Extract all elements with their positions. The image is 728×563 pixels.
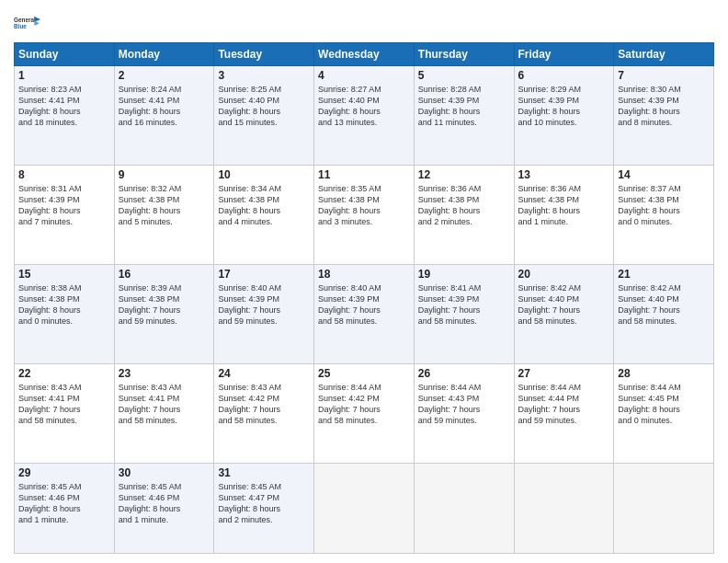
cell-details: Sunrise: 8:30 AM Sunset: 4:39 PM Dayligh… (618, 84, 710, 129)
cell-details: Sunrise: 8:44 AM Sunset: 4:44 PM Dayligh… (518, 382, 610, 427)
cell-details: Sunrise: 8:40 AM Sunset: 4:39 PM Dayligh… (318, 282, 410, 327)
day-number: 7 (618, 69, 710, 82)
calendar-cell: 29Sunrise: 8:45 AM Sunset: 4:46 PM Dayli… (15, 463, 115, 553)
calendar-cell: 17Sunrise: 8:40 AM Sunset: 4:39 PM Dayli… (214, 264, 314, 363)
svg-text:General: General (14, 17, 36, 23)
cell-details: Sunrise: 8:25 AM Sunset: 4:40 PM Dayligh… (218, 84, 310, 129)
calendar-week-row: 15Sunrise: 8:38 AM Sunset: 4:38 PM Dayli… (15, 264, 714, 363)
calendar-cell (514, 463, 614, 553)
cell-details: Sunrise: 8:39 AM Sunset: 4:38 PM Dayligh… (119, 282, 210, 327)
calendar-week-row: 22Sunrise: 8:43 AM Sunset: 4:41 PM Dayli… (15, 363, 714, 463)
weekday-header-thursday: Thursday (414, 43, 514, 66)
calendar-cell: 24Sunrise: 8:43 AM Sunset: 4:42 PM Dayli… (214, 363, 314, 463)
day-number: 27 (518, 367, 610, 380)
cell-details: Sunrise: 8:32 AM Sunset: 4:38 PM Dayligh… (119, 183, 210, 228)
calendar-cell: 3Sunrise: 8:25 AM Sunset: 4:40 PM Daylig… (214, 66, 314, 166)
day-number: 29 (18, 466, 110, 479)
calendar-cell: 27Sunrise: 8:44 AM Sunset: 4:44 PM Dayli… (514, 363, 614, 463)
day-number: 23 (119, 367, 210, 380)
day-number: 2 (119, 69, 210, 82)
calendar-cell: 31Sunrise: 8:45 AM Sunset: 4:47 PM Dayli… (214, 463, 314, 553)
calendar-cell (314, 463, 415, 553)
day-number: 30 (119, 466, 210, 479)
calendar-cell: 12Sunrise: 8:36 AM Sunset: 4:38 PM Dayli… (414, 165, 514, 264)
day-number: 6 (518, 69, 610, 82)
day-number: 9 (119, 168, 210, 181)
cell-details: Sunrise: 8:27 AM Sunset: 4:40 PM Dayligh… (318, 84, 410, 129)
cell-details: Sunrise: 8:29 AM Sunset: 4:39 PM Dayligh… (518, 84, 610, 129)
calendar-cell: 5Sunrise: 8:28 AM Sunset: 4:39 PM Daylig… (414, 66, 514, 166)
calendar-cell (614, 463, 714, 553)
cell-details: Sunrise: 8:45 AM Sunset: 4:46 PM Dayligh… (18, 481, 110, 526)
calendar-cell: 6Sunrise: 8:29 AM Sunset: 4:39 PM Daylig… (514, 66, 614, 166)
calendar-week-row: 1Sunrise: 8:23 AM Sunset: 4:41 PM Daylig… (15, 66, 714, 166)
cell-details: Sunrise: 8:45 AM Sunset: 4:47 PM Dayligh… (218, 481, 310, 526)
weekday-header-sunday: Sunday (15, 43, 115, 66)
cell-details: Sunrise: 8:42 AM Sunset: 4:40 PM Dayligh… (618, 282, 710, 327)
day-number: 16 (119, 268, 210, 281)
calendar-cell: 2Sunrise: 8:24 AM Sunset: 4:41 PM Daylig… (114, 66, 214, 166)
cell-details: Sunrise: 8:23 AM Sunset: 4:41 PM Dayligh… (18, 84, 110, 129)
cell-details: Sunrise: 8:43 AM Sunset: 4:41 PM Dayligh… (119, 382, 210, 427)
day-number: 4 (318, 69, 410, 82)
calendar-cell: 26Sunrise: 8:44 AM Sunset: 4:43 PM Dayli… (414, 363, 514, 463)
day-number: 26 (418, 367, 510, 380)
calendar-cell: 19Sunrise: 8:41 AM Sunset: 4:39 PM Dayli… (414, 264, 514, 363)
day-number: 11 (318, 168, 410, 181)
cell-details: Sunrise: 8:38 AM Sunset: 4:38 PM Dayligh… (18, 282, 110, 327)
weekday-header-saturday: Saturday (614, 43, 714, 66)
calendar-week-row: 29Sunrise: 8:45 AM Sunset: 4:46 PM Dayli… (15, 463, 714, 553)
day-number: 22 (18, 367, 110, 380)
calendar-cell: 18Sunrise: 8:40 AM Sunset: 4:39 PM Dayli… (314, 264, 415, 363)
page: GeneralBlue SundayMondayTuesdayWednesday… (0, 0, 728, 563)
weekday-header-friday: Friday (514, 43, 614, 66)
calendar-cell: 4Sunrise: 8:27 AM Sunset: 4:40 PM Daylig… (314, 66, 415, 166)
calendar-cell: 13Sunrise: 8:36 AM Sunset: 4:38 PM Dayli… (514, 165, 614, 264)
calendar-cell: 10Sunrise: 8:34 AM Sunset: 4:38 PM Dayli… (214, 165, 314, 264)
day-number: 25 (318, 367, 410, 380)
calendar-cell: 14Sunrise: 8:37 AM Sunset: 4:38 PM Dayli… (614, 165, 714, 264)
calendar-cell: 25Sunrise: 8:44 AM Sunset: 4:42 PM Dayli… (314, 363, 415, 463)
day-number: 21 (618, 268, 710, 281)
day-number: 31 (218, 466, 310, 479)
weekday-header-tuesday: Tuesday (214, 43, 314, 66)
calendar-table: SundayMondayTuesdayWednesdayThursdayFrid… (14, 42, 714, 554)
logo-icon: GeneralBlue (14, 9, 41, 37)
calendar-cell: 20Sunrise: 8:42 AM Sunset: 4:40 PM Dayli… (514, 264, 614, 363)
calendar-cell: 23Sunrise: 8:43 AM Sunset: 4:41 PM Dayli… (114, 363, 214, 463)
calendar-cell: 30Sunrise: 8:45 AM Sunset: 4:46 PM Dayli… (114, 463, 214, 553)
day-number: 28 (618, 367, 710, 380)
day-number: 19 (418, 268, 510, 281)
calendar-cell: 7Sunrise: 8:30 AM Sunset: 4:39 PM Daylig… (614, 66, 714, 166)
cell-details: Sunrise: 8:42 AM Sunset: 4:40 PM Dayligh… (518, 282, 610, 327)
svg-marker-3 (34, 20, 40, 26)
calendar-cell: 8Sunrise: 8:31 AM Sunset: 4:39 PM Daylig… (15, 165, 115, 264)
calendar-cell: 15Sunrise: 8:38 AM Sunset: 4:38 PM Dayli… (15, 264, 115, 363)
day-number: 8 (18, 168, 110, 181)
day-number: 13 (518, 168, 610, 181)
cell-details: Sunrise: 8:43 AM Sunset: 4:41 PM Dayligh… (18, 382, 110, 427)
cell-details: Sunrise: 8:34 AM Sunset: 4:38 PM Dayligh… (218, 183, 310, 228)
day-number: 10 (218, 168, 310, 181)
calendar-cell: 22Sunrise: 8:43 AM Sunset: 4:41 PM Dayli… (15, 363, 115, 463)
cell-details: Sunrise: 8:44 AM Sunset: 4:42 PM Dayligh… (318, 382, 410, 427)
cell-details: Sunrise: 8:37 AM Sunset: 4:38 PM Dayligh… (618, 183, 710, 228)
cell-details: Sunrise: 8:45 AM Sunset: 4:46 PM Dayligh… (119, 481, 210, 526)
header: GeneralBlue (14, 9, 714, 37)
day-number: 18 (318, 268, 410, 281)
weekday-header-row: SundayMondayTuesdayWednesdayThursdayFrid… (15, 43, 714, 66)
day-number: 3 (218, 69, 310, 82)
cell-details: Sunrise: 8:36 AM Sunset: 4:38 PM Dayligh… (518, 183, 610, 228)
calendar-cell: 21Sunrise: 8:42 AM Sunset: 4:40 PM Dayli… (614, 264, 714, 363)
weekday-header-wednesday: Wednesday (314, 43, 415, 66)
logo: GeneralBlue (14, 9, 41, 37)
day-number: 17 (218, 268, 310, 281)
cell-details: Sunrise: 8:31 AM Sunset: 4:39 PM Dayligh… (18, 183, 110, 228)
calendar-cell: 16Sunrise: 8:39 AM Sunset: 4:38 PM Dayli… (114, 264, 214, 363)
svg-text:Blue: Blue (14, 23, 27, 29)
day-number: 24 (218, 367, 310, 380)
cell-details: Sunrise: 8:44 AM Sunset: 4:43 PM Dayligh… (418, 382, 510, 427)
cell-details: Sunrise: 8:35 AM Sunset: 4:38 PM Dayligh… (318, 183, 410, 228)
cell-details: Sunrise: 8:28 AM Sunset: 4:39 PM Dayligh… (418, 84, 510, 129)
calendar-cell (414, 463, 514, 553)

.....

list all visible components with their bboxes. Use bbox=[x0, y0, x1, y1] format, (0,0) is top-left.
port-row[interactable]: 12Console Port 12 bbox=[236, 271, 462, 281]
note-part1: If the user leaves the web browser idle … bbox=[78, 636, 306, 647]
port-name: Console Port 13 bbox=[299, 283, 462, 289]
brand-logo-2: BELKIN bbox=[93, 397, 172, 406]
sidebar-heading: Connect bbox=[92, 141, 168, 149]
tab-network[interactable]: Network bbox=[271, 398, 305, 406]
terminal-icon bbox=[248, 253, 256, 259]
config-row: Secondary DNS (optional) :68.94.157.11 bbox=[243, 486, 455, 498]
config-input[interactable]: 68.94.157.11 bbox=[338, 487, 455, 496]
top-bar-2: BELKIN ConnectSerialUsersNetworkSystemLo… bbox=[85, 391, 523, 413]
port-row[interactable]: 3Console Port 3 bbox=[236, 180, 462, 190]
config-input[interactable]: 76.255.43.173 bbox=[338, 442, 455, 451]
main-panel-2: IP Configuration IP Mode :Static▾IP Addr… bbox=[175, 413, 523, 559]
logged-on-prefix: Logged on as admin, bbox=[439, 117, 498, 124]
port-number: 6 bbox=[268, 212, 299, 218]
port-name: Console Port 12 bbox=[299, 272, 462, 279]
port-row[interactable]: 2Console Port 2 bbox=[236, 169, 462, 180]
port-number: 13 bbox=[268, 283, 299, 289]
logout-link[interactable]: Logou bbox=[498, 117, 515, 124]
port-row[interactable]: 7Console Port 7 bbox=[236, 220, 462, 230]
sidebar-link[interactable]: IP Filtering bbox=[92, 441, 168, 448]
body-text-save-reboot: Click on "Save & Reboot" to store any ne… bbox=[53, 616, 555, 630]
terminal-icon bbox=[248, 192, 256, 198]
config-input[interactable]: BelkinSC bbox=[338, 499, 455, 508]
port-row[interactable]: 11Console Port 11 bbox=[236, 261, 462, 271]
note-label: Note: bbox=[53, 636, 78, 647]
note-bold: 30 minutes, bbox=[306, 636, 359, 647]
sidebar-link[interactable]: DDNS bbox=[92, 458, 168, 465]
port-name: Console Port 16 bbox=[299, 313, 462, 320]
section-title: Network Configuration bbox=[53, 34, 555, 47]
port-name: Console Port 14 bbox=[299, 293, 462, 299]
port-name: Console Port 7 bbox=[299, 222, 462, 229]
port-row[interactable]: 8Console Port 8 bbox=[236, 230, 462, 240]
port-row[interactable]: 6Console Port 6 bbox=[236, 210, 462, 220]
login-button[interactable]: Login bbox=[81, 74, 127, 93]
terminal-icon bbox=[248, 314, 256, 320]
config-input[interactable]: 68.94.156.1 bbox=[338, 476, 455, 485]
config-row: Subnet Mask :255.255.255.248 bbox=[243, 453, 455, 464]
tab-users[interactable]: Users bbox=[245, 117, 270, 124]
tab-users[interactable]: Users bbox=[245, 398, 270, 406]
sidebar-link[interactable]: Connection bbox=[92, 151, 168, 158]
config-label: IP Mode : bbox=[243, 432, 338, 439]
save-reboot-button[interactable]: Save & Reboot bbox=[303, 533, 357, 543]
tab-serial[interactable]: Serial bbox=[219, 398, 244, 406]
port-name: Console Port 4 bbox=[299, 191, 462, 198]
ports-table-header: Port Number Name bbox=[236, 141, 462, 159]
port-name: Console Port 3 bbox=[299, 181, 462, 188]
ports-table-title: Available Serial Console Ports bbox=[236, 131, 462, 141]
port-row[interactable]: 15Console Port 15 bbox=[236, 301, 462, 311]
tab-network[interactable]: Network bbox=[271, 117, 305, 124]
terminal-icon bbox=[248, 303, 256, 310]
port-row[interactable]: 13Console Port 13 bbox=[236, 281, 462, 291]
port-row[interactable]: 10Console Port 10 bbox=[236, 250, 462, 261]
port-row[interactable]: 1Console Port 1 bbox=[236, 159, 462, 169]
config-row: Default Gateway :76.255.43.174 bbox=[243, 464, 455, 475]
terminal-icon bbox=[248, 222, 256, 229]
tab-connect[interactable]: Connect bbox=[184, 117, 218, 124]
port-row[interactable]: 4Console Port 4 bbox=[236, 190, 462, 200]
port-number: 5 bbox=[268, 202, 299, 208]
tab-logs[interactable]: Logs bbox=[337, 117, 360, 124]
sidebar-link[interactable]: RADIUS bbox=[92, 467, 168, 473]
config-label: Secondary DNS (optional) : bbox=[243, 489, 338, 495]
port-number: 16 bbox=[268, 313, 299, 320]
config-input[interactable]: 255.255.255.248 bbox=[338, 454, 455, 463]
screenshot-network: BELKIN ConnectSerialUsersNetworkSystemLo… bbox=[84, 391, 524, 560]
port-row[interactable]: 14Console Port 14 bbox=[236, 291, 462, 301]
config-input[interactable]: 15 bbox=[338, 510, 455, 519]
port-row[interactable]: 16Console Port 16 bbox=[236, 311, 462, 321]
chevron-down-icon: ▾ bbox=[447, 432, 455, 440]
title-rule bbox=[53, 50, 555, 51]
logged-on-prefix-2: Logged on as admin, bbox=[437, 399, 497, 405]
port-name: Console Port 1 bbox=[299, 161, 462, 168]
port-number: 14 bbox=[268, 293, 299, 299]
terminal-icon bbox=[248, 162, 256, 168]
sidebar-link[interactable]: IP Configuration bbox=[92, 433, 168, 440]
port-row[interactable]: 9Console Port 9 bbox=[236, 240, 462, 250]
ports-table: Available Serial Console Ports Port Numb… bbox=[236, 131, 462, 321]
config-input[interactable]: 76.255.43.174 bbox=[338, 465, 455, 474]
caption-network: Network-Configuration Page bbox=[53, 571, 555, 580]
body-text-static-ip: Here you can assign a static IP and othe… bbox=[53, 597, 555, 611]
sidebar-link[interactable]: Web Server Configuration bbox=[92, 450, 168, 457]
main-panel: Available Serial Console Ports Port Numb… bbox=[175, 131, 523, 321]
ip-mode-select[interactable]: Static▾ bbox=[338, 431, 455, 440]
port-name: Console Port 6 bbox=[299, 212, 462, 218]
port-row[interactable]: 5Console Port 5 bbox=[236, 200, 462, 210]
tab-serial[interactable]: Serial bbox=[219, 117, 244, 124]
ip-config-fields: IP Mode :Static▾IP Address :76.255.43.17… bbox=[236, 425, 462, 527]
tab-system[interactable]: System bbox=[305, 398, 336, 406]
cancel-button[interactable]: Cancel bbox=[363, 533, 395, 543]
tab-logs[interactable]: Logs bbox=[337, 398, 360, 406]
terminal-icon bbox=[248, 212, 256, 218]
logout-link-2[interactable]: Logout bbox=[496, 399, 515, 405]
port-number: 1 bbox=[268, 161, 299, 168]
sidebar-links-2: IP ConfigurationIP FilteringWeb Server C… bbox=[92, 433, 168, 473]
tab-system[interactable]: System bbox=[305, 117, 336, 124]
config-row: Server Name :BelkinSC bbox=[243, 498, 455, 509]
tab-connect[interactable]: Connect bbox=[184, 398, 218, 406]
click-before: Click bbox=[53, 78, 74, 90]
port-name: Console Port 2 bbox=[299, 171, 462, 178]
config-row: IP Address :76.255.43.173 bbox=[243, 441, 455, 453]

.....

* [Problem]: Go through the material line by line and work out how many lines include the string "Click". Reply with the number only.

* [Response]: 2